Tuple next_tuple(Scan s)
{
	if (s->curTID == nTuples(s->curPage)) {
		// finished cur page, get next
		if (s->curPID == nPages(s->rel))
			return NULL;
		s->curPID++;
		s->curPage = get_page(s->rel, s->curPID);
		s->curTID =0;
	}
	Record r = get_record(s->curPage, s->curTID);
	s->curTID++;
	return makeTuple(s->rel, r);
}

❖ Scanning in PostgreSQL

Scanning defined in: backend/access/heap/heapam.c

Implements iterator data/operations:

• HeapScanDesc ... struct containing iteration state
• scan = heap_beginscan(rel,...,nkeys,keys)
• tup = heap_getnext(scan, direction)
• heap_endscan(scan) ... frees up scan struct
• res = HeapKeyTest(tuple,...,nkeys,keys)
  ... performs ScanKeys tests on tuple ... checks is it a result tuple?

❖ Scanning in PostgreSQL (cont)

typedef HeapScanDescData *HeapScanDesc;

typedef struct HeapScanDescData
{
  // scan parameters 
  Relation      rs_rd;        // heap relation descriptor 
  Snapshot      rs_snapshot;  // snapshot ... tuple visibility 
  int           rs_nkeys;     // number of scan keys 
  ScanKey       rs_key;       // array of scan key descriptors 
  ...
  // state set up at initscan time 
  PageNumber    rs_npages;    // number of pages to scan 
  PageNumber    rs_startpage; // page # to start at 
  ...
  // scan current state, initally set to invalid 
  HeapTupleData rs_ctup;      // current tuple in scan
  PageNumber    rs_cpage;     // current page # in scan
  Buffer        rs_cbuf;      // current buffer in scan
   ...
} HeapScanDescData;

❖ Scanning in other File Structures

Above examples are for heap files

• simple, unordered, maybe indexed, no hashing

Other access file structures in PostgreSQL:

• btree, hash, gist, gin
• each implements:
  • startscan, getnext, endscan
  • insert, delete  (update=delete+insert)
  • other file-specific operators

❖ The Sort Operation

Sorting is explicit in queries only in the order by clause

select * from Students order by name;

Sorting is used internally in other operations:

• eliminating duplicate tuples for projection
• ordering files to enhance select efficiency
• implementing various styles of join
• forming tuple groups in group by

Sort methods such as quicksort are designed for in-memory data.

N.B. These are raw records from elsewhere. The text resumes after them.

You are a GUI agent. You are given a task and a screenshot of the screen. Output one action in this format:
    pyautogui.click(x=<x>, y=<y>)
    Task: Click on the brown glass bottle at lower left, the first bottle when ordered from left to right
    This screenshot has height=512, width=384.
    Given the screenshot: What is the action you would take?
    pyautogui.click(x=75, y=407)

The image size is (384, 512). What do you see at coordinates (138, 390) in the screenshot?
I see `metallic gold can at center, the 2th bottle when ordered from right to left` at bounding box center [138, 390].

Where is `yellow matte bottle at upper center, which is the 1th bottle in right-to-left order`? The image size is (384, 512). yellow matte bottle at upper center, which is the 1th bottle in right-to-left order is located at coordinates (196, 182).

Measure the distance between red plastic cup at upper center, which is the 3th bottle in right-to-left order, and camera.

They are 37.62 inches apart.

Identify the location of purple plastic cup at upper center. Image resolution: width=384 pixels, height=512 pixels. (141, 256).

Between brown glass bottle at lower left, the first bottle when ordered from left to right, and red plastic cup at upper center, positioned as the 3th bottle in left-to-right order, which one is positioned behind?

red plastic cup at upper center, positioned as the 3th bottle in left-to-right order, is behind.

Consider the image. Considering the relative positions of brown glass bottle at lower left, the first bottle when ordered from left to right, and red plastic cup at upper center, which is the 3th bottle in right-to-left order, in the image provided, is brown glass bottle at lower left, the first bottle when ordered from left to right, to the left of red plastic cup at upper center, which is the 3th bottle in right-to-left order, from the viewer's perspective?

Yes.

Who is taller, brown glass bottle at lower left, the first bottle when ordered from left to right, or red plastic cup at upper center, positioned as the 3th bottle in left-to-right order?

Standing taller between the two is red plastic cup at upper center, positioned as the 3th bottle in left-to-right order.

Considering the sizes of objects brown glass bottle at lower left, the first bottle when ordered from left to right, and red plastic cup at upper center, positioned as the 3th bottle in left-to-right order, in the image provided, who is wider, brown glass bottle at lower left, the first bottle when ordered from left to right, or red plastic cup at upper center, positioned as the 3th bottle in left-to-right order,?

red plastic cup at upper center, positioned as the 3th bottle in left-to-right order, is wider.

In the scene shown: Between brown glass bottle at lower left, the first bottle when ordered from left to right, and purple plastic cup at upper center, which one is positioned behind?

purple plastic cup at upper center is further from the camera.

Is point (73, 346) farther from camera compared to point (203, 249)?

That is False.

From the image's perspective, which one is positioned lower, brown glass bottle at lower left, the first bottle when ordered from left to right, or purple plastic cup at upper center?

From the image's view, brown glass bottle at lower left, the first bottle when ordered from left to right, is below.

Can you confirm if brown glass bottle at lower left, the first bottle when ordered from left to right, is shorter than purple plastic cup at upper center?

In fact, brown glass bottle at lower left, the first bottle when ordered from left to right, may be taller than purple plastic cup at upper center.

For large data on disks, need external sorts such as merge sort.

❖ Two-way Merge Sort

Example:

❖ Two-way Merge Sort (cont)

Requires three in-memory buffers:

Assumption: cost of Merge operation on two in-memory buffers ≅ 0.

❖ Comparison for Sorting

Above assumes that we have a function to compare tuples.

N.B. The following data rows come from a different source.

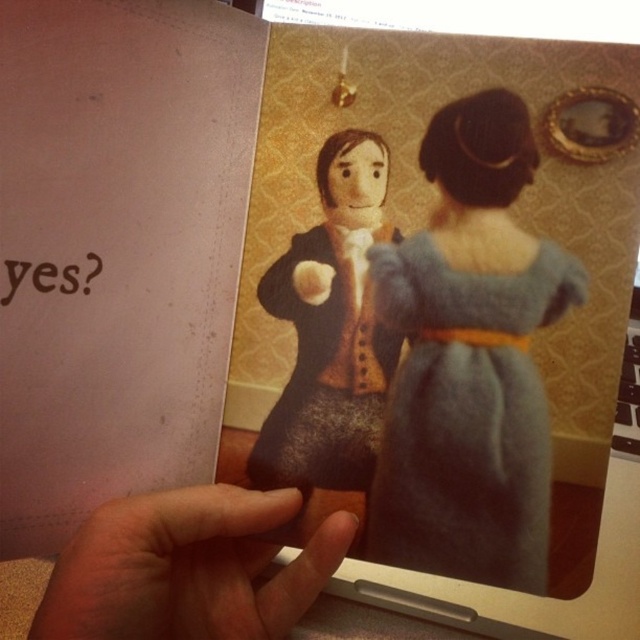 Question: Which object appears closest to the camera in this image?

Choices:
 (A) fuzzy skin at lower left
 (B) blue felt dress at center

Answer: (A)

Question: From the image, what is the correct spatial relationship of blue felt dress at center in relation to fuzzy skin at lower left?

Choices:
 (A) right
 (B) left

Answer: (A)

Question: Which point is closer to the camera taking this photo?

Choices:
 (A) (180, 524)
 (B) (518, 273)

Answer: (A)

Question: Does blue felt dress at center have a larger size compared to fuzzy skin at lower left?

Choices:
 (A) yes
 (B) no

Answer: (B)

Question: Does blue felt dress at center come behind fuzzy skin at lower left?

Choices:
 (A) yes
 (B) no

Answer: (A) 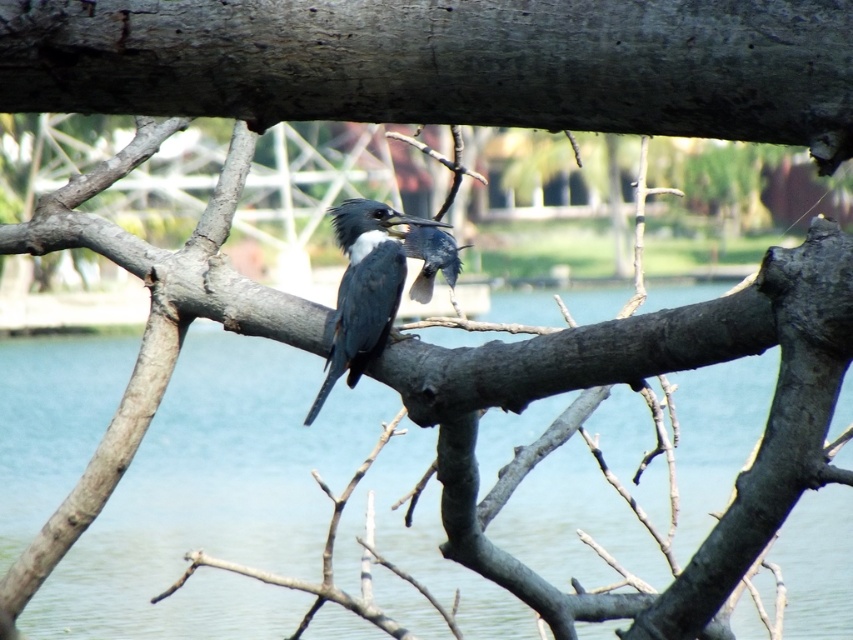 From the picture: Can you confirm if shiny blue bird at center is bigger than blue-gray feathers at center?

Yes.

Is shiny blue bird at center shorter than blue-gray feathers at center?

Incorrect, shiny blue bird at center's height does not fall short of blue-gray feathers at center's.

Which is behind, point (357, 221) or point (445, 240)?

Positioned behind is point (445, 240).

The height and width of the screenshot is (640, 853). I want to click on shiny blue bird at center, so click(x=364, y=289).

What do you see at coordinates (215, 499) in the screenshot? The width and height of the screenshot is (853, 640). I see `transparent water at branch center` at bounding box center [215, 499].

Is point (265, 426) more distant than point (354, 332)?

Yes, point (265, 426) is farther from viewer.

Which is behind, point (680, 424) or point (393, 237)?

The point (680, 424) is behind.

Where is `transparent water at branch center`? transparent water at branch center is located at coordinates (215, 499).

Does transparent water at branch center come behind blue-gray feathers at center?

No, it is in front of blue-gray feathers at center.

Between transparent water at branch center and blue-gray feathers at center, which one appears on the left side from the viewer's perspective?

From the viewer's perspective, blue-gray feathers at center appears more on the left side.

Locate an element on the screen. This screenshot has height=640, width=853. transparent water at branch center is located at coordinates (215, 499).

I want to click on transparent water at branch center, so click(x=215, y=499). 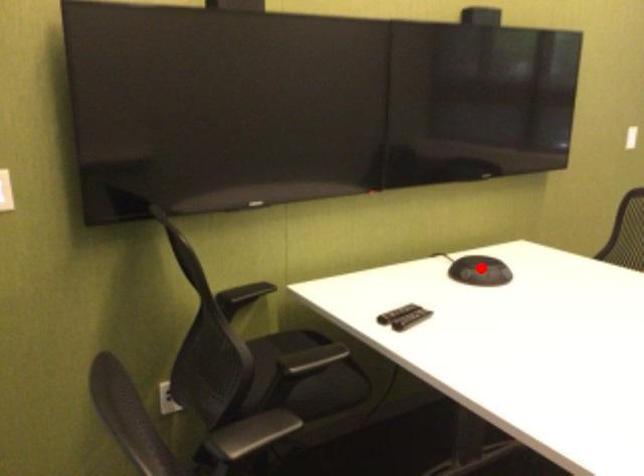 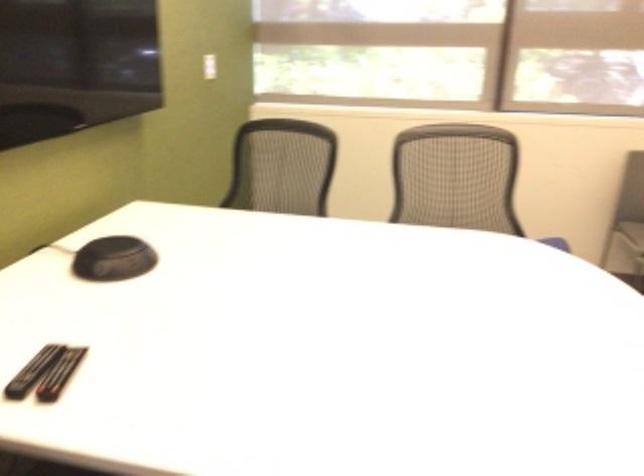 Where in the second image is the point corresponding to the highlighted location from the first image?

(113, 259)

Needs to understand ordering on different data types.

Need a function tupCompare(r1,r2,f) (cf. C's strcmp)

int tupCompare(r1,r2,f)
{
   if (r1.f < r2.f) return -1;
   if (r1.f > r2.f) return 1;
   return 0;
}

Assume =, <, > are available for all attribute types.

❖ Comparison for Sorting (cont)

In reality, need to sort on multiple attributes and ASC/DESC, e.g.

-- example multi-attribute sort
select * from Students
order by age desc, year_enrolled

Sketch of multi-attribute sorting function

int tupCompare(r1,r2,criteria)
{
   foreach (f,ord) in criteria {
      if (ord == ASC) {
         if (r1.f < r2.f) return -1;
         if (r1.f > r2.f) return 1;
      }
      else {
         if (r1.f > r2.f) return -1;
         if (r1.f < r2.f) return 1;
      }
   }
   return 0;
}

❖ Cost of Two-way Merge Sort

For a file containing b data pages:

• require ceil(log₂b) passes to sort,
• each pass requires b page reads, b page writes

Gives total cost:   2.b.ceil(log₂b)

Example: Relation with r=10⁵ and c=50   ⇒   b=2000 pages.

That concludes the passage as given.